INPUT DATA ::
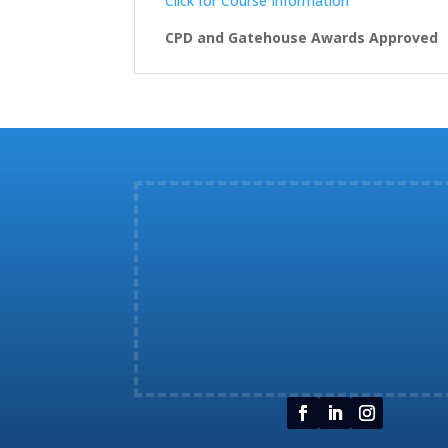
Click for Course Information
CPD and Gatehouse Awards Approved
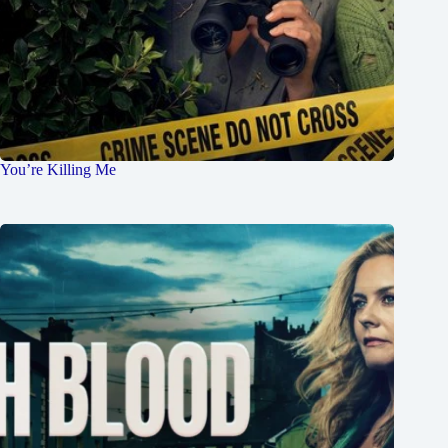
You’re Killing Me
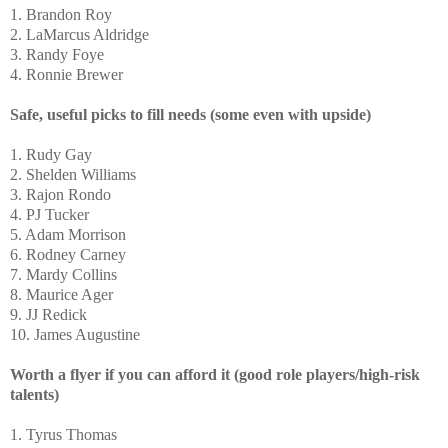
1. Brandon Roy
2. LaMarcus Aldridge
3. Randy Foye
4. Ronnie Brewer
Safe, useful picks to fill needs (some even with upside)
1. Rudy Gay
2. Shelden Williams
3. Rajon Rondo
4. PJ Tucker
5. Adam Morrison
6. Rodney Carney
7. Mardy Collins
8. Maurice Ager
9. JJ Redick
10. James Augustine
Worth a flyer if you can afford it (good role players/high-risk
talents)
1. Tyrus Thomas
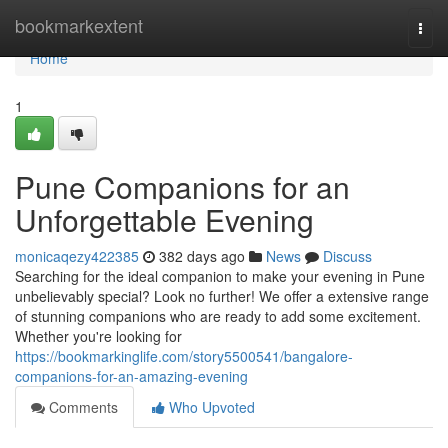
Home
bookmarkextent
Togg
navi
Home
1
Pune Companions for an
Unforgettable Evening
monicaqezy422385
382 days ago
News
Discuss
Searching for the ideal companion to make your evening in Pune
unbelievably special? Look no further! We offer a extensive range
of stunning companions who are ready to add some excitement.
Whether you're looking for
https://bookmarkinglife.com/story5500541/bangalore-
companions-for-an-amazing-evening
Comments
Who Upvoted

WHAT YOU ARE ASKED TO DO :: If a line in the records contains "Pune", report it.

FINAL ANSWER ::
Pune Companions for an
Searching for the ideal companion to make your evening in Pune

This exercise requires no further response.